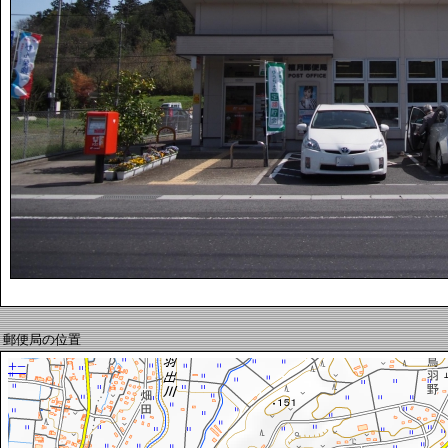
郵便局の位置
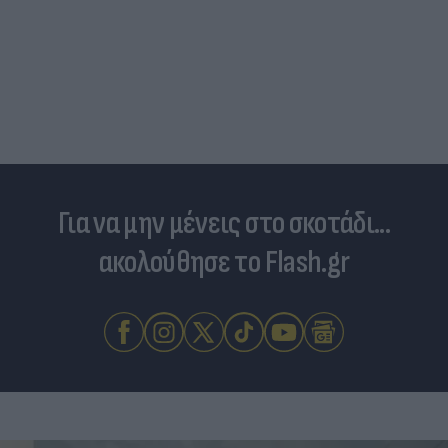
Για να μην μένεις στο σκοτάδι...
ακολούθησε το Flash.gr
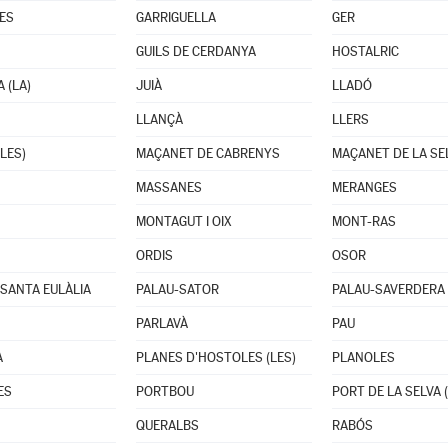
ES
GARRIGUELLA
GER
GUILS DE CERDANYA
HOSTALRIC
 (LA)
JUIÀ
LLADÓ
LLANÇÀ
LLERS
LES)
MAÇANET DE CABRENYS
MAÇANET DE LA SE
MASSANES
MERANGES
MONTAGUT I OIX
MONT-RAS
ORDIS
OSOR
 SANTA EULÀLIA
PALAU-SATOR
PALAU-SAVERDERA
PARLAVÀ
PAU
A
PLANES D'HOSTOLES (LES)
PLANOLES
ES
PORTBOU
PORT DE LA SELVA (
QUERALBS
RABÓS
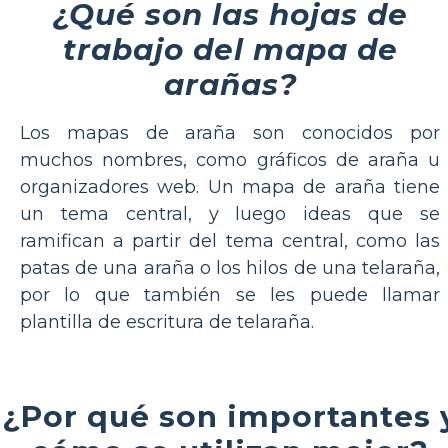
¿Qué son las hojas de
trabajo del mapa de
arañas?
Los mapas de araña son conocidos por
muchos nombres, como gráficos de araña u
organizadores web. Un mapa de araña tiene
un tema central, y luego ideas que se
ramifican a partir del tema central, como las
patas de una araña o los hilos de una telaraña,
por lo que también se les puede llamar
plantilla de escritura de telaraña.
¿Por qué son importantes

☆ ☆ ☆ ☆ ☆

• _About this exercise_
Please write out every record above exactly, but leave the pictures out.

• _Solved exercise_
郵便局の位置
Για να μην μένεις στο σκοτάδι...
ακολούθησε το Flash.gr
ES
GARRIGUELLA
GER
GUILS DE CERDANYA
HOSTALRIC
 (LA)
JUIÀ
LLADÓ
LLANÇÀ
LLERS
LES)
MAÇANET DE CABRENYS
MAÇANET DE LA SE
MASSANES
MERANGES
MONTAGUT I OIX
MONT-RAS
ORDIS
OSOR
 SANTA EULÀLIA
PALAU-SATOR
PALAU-SAVERDERA
PARLAVÀ
PAU
A
PLANES D'HOSTOLES (LES)
PLANOLES
ES
PORTBOU
PORT DE LA SELVA (
QUERALBS
RABÓS
¿Qué son las hojas de
trabajo del mapa de
arañas?
Los mapas de araña son conocidos por
muchos nombres, como gráficos de araña u
organizadores web. Un mapa de araña tiene
un tema central, y luego ideas que se
ramifican a partir del tema central, como las
patas de una araña o los hilos de una telaraña,
por lo que también se les puede llamar
plantilla de escritura de telaraña.
¿Por qué son importantes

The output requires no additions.